India, China marching ahead in hi-tech manufacturing: US
The US is gradually losing ground to India and China in research and high-tech manufacturing, a top Obama Administration official has said, while highlighting the need to collaborate with the two countries in various fields.
"Will we maintain America's innovation leadership, or are we going to fall behind? And I would say, let's seize this opportunity and we really can't afford not to," US Energy Secretary Steven Chu said at the National Press Club in Washington on Monday.
In less than 15 years, China has moved from 14th place to second place in published research articles, now just behind the United States, he noted.
"Eight of the 10 global companies with the largest R and D budgets in the world are establishing R and D facilities in China or India or both. And 77% they will build in China and India," Chu said referring to the facts taken from 'Rising Above the Gathering Storm, Revisited' 2010.
American company, Applied Materials, recently opened the world's largest private solar R and D facility in China, he said, adding that there is other evidence of Chinese innovation, particularly in the energy field.
China has installed the largest, highest-voltage-capacity, lowest-loss high-voltage DC lines and high-voltage AC lines in the world now. And it has plans for an integrated high-voltage DC/high-voltage AC backbone.
It has broken ground now on 30 new nuclear reactors of the roughly 50 being built in the world, Chu said.

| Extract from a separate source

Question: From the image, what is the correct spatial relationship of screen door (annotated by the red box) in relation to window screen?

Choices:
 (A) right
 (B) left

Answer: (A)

The United States is building two new reactors, he noted and said there is an opportunity to collaborate with India and China.
"We have much to collaborate with China, India and other countries. Why? In the next two decades, China is going to be building a new infrastructure of buildings, cities, roads, transmission lines, equivalent to the entire infrastructure of the United States," he said.
"In 2030, what India will look like in 2030 doesn't exist - 80% of what it has today (Tuesday) - what it will have in 2030 doesn't exist today. 80% of that infrastructure is yet to be built. And so these countries present new markets. They also present a means, a laboratory, to see, okay, we can test it. This is going to work," he said.